Input:
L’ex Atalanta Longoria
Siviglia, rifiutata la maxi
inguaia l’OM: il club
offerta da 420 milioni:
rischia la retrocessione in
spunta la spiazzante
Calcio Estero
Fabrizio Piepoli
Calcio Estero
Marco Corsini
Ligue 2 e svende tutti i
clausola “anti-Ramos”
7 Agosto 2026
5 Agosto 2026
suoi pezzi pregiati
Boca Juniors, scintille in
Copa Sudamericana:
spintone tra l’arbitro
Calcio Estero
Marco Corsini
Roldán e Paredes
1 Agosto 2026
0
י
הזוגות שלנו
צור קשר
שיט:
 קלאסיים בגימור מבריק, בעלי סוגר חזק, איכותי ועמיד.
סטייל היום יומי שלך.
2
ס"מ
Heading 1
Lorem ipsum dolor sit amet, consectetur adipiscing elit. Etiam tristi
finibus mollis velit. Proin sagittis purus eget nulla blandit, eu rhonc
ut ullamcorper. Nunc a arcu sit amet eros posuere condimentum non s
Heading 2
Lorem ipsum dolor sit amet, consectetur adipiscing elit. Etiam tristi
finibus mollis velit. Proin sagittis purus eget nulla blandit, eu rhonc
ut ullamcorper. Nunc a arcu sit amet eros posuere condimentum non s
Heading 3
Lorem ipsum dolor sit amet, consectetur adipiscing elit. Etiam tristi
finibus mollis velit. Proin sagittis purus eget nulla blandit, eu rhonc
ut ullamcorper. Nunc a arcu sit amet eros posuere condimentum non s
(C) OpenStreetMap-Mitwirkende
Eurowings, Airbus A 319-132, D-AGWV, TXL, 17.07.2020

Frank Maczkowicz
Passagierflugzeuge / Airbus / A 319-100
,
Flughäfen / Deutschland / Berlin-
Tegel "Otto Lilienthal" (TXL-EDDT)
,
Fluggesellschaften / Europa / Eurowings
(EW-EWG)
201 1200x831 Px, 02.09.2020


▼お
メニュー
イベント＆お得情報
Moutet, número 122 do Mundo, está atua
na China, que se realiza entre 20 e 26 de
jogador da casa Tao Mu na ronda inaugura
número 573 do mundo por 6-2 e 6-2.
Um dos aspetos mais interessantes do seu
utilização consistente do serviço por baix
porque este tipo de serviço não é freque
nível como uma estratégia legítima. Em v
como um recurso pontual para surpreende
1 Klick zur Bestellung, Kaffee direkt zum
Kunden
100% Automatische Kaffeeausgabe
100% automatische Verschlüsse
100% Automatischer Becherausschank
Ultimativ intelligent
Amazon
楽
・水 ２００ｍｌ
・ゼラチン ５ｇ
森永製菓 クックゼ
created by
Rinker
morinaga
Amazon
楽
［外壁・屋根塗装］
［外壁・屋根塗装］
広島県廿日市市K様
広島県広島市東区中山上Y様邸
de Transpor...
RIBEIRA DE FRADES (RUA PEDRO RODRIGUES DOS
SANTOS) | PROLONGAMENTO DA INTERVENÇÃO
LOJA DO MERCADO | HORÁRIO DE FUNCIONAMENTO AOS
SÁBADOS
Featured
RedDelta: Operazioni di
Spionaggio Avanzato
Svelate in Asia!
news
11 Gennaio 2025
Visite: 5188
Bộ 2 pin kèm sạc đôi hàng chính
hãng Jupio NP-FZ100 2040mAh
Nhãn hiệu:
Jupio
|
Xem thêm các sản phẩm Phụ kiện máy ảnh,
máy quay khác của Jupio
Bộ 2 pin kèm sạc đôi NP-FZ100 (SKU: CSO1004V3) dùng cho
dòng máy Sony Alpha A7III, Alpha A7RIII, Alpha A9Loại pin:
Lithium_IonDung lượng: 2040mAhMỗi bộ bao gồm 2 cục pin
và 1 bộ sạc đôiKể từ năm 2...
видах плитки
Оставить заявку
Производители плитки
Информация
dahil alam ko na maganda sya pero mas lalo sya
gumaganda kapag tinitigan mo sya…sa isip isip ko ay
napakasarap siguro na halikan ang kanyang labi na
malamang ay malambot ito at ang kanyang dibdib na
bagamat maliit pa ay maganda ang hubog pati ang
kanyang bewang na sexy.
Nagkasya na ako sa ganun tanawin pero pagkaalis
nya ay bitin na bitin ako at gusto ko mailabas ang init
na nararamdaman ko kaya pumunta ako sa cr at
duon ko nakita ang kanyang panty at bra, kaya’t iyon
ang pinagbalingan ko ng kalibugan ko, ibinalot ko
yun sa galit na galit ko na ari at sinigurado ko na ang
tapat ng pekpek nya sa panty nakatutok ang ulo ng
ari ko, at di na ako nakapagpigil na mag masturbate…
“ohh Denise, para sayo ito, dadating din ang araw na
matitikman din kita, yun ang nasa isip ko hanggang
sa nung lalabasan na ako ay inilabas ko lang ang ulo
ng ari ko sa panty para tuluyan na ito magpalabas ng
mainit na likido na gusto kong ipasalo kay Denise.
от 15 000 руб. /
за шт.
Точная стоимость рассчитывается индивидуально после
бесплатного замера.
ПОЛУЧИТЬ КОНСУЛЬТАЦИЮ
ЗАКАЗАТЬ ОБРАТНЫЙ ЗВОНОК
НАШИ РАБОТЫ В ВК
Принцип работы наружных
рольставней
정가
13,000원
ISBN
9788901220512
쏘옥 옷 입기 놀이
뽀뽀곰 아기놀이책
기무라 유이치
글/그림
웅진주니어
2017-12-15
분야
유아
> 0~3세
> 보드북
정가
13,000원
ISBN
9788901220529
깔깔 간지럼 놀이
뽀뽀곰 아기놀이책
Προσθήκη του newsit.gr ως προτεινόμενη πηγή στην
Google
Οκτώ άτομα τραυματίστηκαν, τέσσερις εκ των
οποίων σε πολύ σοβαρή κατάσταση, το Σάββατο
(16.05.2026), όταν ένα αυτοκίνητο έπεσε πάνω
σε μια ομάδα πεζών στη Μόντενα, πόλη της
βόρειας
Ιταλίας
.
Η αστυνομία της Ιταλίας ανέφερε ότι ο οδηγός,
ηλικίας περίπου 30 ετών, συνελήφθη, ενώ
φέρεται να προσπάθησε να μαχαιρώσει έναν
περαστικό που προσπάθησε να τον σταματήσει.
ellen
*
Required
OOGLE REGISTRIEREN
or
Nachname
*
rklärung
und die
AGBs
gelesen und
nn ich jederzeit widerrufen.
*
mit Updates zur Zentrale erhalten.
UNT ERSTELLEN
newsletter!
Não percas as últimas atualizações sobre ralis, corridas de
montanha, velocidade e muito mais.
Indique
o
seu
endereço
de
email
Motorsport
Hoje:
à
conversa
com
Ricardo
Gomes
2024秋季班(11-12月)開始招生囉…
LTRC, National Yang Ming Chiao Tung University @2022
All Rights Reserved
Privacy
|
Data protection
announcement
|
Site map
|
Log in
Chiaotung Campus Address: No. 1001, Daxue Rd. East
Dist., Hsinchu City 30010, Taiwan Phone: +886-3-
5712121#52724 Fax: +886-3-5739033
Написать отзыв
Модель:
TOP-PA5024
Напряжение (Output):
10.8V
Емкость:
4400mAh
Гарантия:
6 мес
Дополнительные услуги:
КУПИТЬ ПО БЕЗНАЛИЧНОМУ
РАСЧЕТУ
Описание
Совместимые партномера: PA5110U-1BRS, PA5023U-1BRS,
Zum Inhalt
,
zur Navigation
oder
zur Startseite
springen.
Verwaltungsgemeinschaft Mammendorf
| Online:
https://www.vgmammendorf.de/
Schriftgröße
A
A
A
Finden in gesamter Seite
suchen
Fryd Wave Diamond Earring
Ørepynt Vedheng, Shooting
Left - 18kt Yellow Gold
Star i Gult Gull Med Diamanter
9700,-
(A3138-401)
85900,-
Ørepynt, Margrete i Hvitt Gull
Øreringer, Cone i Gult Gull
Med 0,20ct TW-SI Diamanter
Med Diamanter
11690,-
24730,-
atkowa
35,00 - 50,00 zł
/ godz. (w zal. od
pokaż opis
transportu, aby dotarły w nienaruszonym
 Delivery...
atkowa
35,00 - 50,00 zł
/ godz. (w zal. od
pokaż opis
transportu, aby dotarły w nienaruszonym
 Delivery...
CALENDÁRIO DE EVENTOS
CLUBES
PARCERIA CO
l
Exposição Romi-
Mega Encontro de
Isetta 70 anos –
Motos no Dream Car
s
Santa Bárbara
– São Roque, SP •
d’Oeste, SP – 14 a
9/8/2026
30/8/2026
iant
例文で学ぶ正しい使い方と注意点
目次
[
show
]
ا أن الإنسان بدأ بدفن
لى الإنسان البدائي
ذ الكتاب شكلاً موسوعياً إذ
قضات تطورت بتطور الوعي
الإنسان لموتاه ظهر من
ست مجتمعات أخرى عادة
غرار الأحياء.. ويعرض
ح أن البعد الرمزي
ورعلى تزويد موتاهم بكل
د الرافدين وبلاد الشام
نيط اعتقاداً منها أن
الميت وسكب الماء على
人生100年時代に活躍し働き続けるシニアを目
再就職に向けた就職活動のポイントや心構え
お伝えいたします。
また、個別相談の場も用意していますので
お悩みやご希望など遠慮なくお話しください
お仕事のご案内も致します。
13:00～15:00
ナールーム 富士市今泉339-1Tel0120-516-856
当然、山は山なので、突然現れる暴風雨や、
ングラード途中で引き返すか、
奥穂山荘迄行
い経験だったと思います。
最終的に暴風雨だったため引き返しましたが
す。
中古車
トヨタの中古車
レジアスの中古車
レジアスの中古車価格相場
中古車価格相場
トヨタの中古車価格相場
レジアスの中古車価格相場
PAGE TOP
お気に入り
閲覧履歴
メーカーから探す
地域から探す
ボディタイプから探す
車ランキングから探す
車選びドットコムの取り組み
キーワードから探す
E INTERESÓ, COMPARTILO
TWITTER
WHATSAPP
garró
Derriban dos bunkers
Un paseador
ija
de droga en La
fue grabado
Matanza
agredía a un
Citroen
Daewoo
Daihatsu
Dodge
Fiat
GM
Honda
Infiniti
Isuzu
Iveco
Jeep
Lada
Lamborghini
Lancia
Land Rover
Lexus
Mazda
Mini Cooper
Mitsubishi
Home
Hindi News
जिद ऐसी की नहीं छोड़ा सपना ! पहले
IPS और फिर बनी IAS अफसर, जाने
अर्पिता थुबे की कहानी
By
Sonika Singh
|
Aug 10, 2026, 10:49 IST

Your instructions:
Note each line above that contains "isip" and copy it out.

Task result:
gumaganda kapag tinitigan mo sya…sa isip isip ko ay
matitikman din kita, yun ang nasa isip ko hanggang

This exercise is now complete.